The overall movement of your squat looks good. The main area to focus on should be your right butt and overall pelvic/ lower back area. You can see a slight “buttwink”/ “sag” developing on the right side as you squat down (the lower back rotation is probably just locking up the movement chain sooner on the right side). I would be interested to see how the movement develops with a weighted bar.

What I really would suggest is that you develop a low bar squat if you can have access to the proper equipment. It would probably be a longer term project but here’s why I think you could really benefit from that movement:

  • A low bar position requires you to develop a “platform” with your upper back on which the bar rests. Since the bar rests right below the (outside of the) spina scapula it requires you to bring your shoulders back, your scapulae together and lock the bar in with your arms. This should help stabilize and strengthen the area of your thoracic scoliosis/ kyphosis. From the looks of your different videos I think it should be possible to develop a good low bar position, but it might take some time.
  • A low bar squat requires your torso to lean more forward which makes the lower back and erectors work harder. A well-developed set of erectors is very important to stabilize a scoliosis so this is a great way to train them.
  • Low bar squatting makes you sit back more and (once you start hitting proper depth) really works the hip stabilizers and glutes, which is what you need to train.

Whatever squat you choose to develop I think it is important, especially in your case, that you prevent any (unilateral) form breakdown from happening. If that means not going to or under parallel that?s OK for now. At the moment you need to focus on keeping your right butt in alignment (without pulling your left side in) and increasing depth as you gain flexibility AND stability. Once you can hit proper depth (at or below parallel) you should really reap the benefits.

Take your time to learn the movement. Try to initially squat often and not as heavy as possible. What I would recommend is starting with 3x a week of just doing doubles and triples with a weight that you can easily handle.

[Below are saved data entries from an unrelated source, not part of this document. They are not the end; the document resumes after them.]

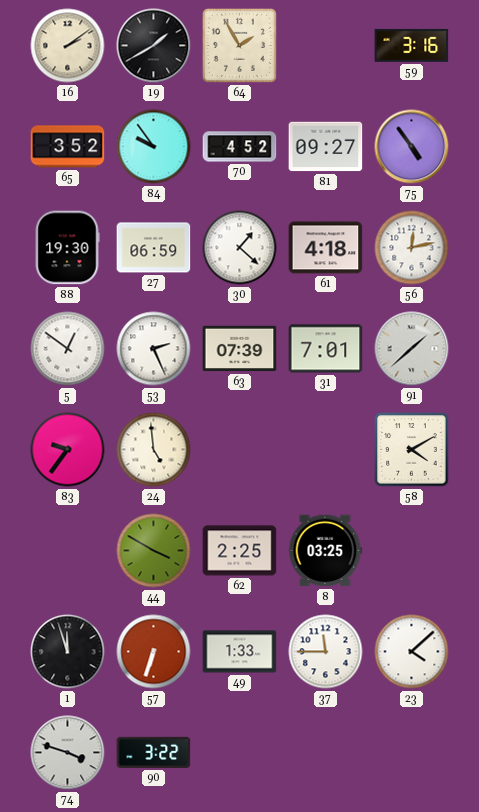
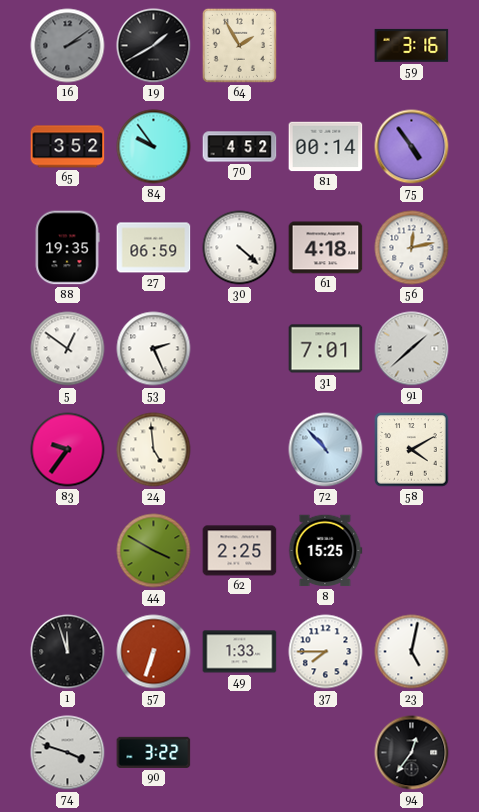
16 dial: cream -> grey
81: 09:27 -> 00:14
88: 19:30 -> 19:35
30: 1:22 -> 4:22
63: 07:39 -> none
72: none -> 10:53
8: 03:25 -> 15:25
37: 11:45 -> 7:45
23: 4:08 -> 5:02
94: none -> 12:36
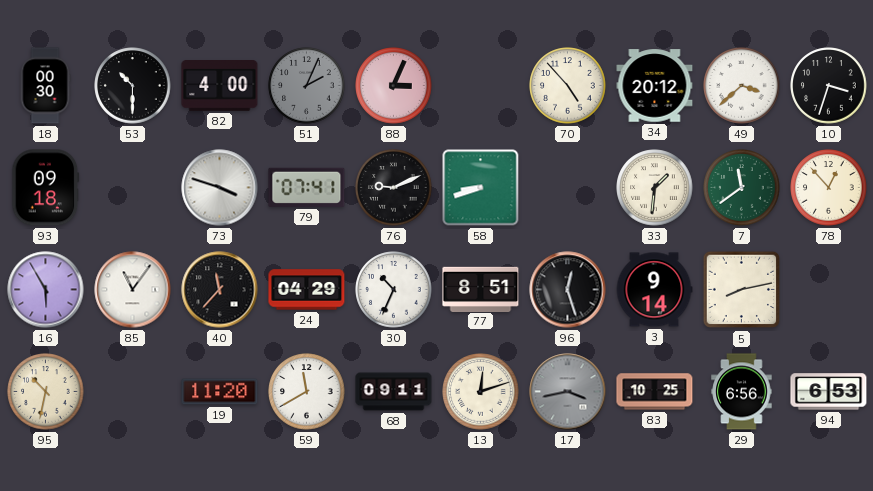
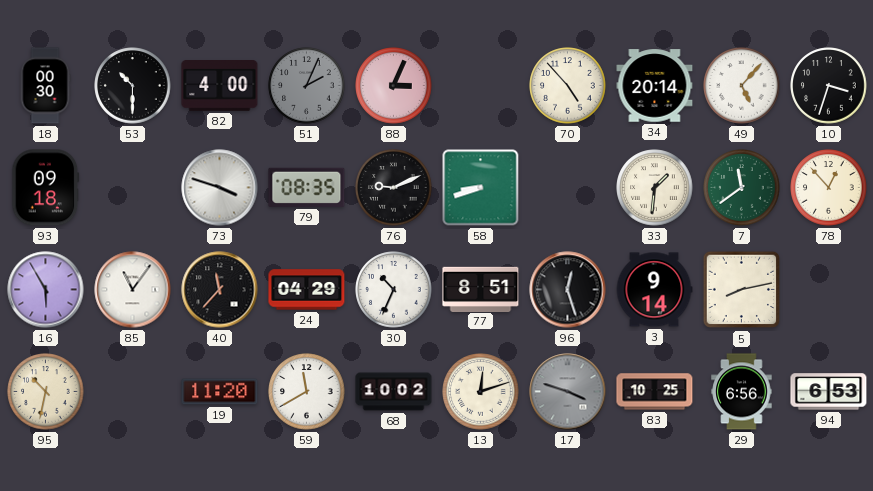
34: 20:12 -> 20:14
49: 3:38 -> 5:07
79: 07:41 -> 08:35
68: 09:11 -> 10:02
17: 3:43 -> 3:48
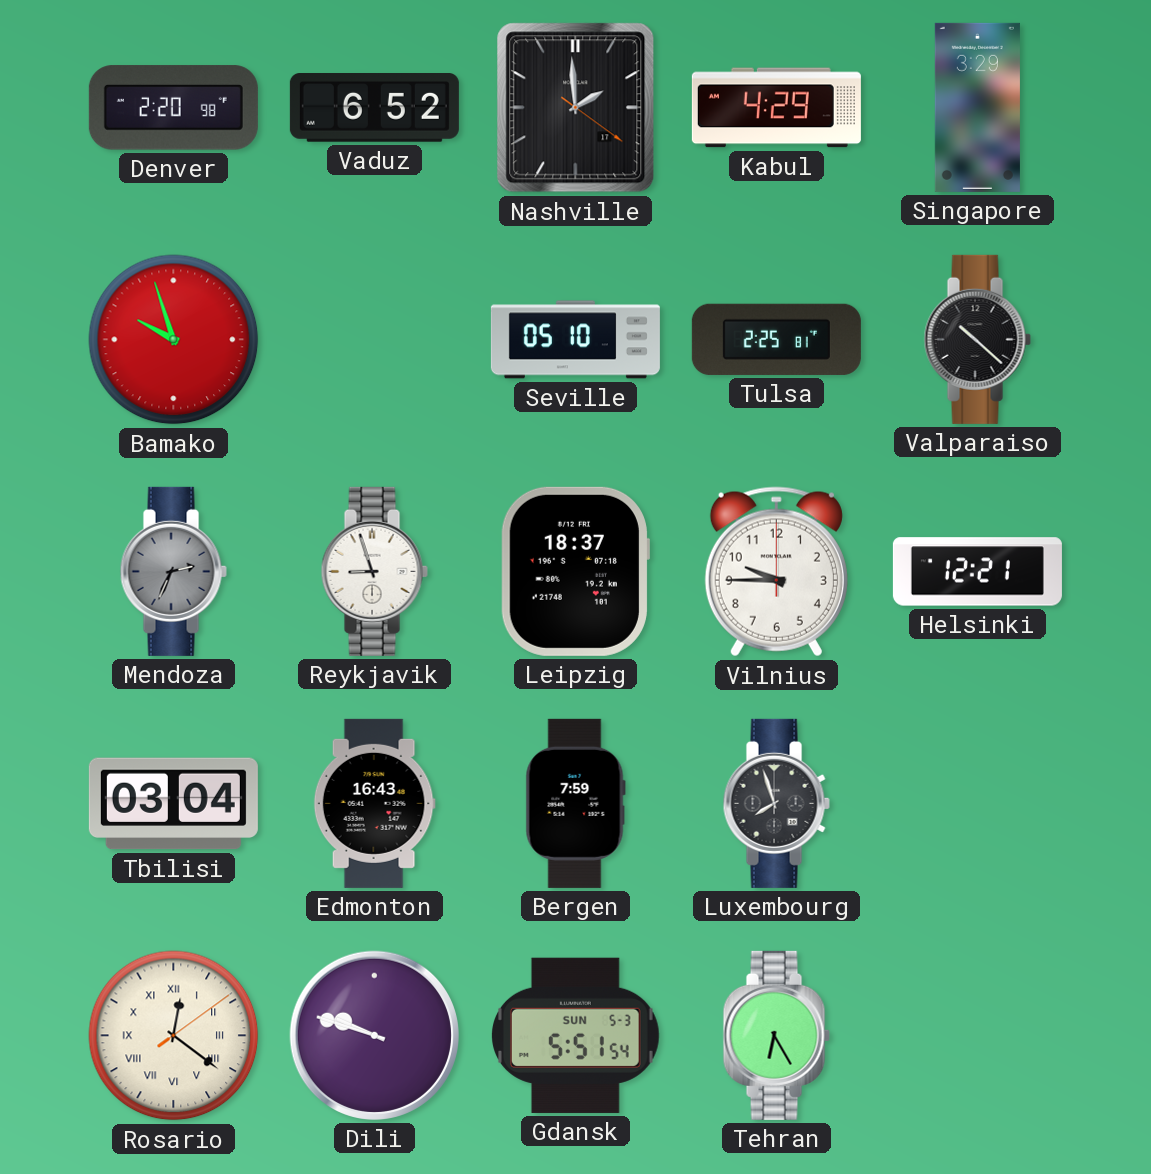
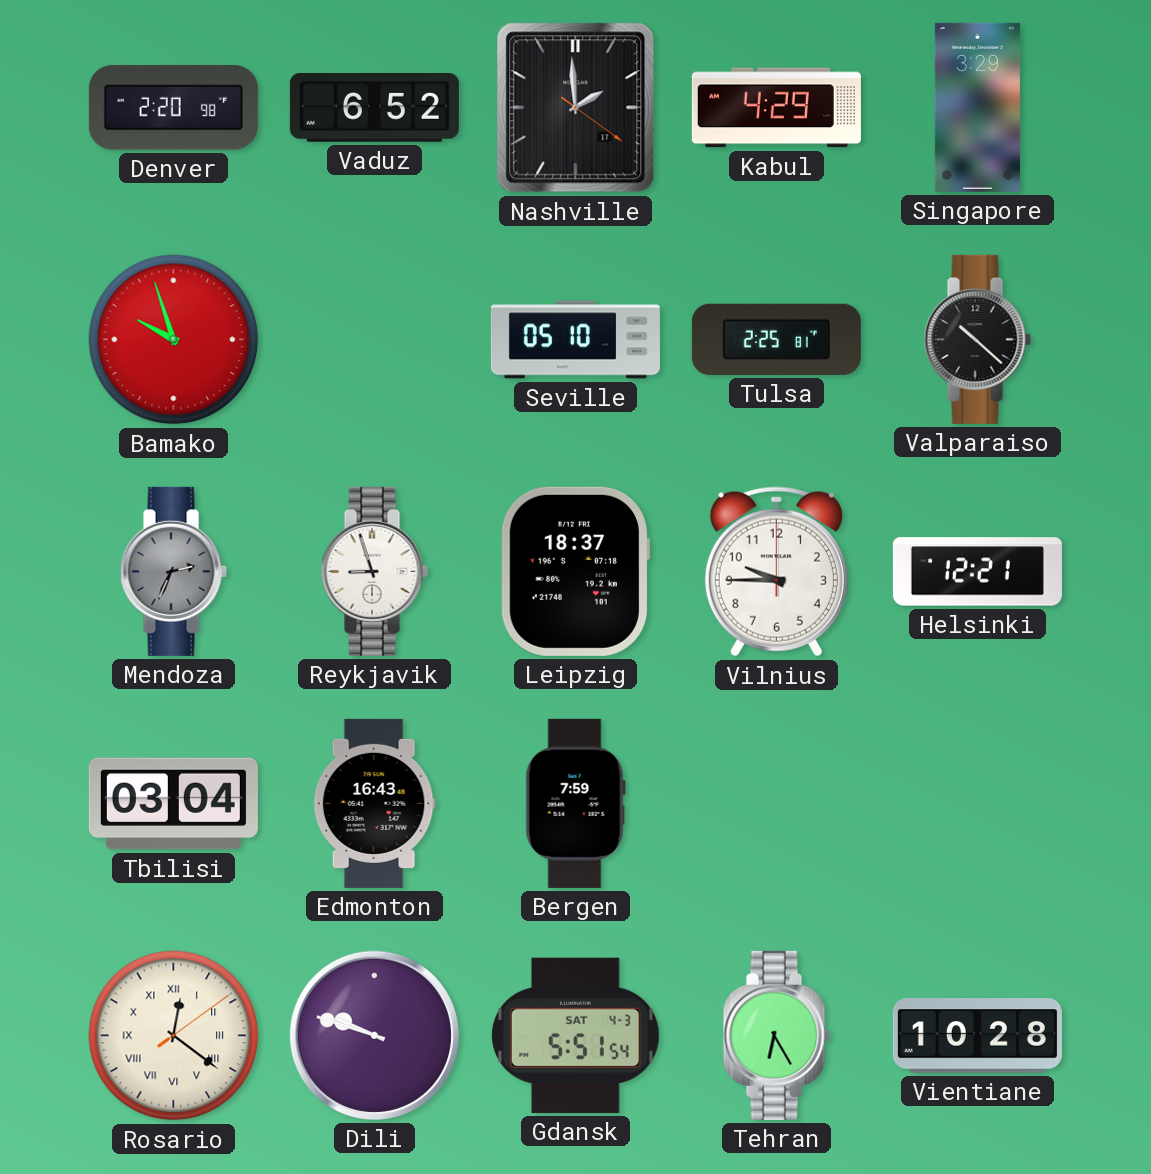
Luxembourg: 7:57 -> none
Gdansk date: SUN 5-3 -> SAT 4-3
Vientiane: none -> 10:28
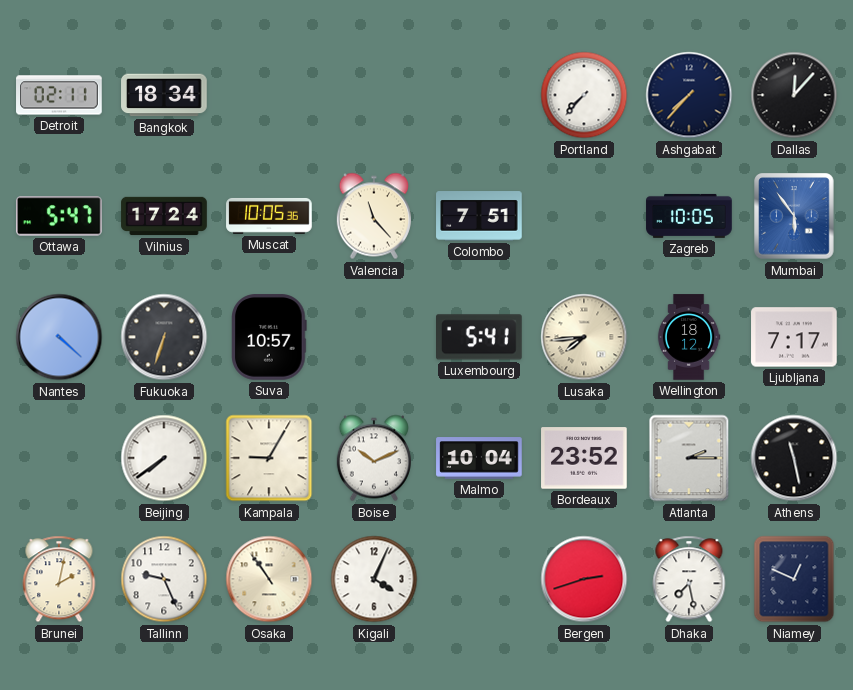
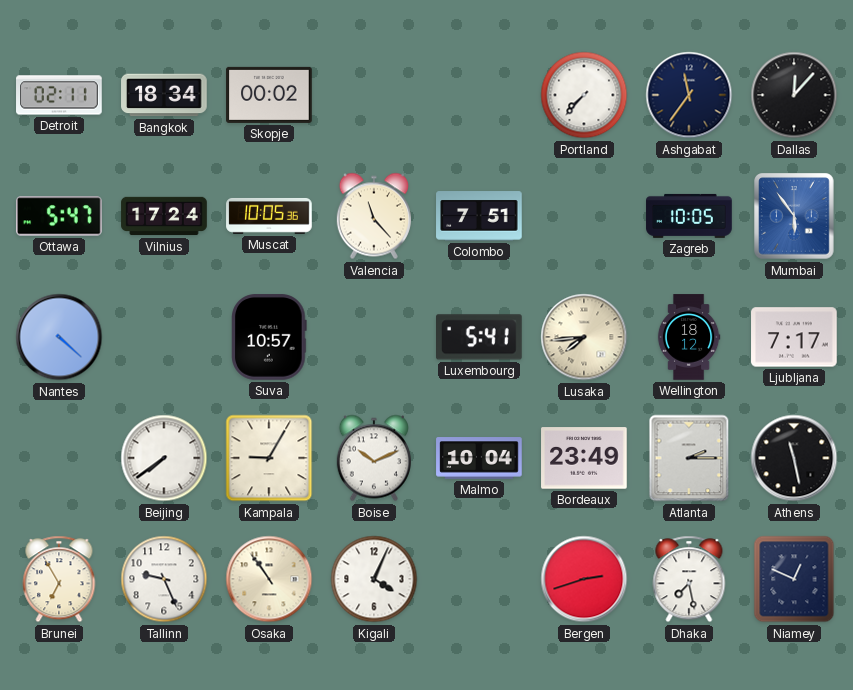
Skopje: none -> 00:02
Ashgabat: 7:37 -> 11:36
Fukuoka: 6:33 -> none
Bordeaux: 23:52 -> 23:49
Brunei: 2:02 -> 6:55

Racking, unracking and setting up your stance often. Focus on a slow and controlled descent and occasionally stay in the bottom position for a few seconds while staying tight and stable before coming up (keep the weights relatively light).

Note: The above is just my opinion so please make up your own mind and consult a professional if you feel that is necessary


#20

In your pushup video, you seem to have trouble maintaining stability/rigidity, especially around your lower back. This could be because of weak abs (relative to your other muscle groups). Ab-wheel rollouts from your knees, trying to keep your tailbone tucked underneath you, are a good way to work on this.

As far as the kyphosis, there are a number of different stretches to work on thoracic extension. One that I like is stretching backwards over a foam roller or PVC pipe, and just letting gravity stretch you out. Keep your butt on the ground, put the roller about in the middle of your back and just stretch backwards over it. Just hold the position and try to relax. It takes a few weeks but you’ll notice you’re able to stretch over it better over time.

I think a combination of ab strengthening and thoracic extension work will make quite a bit of difference for you.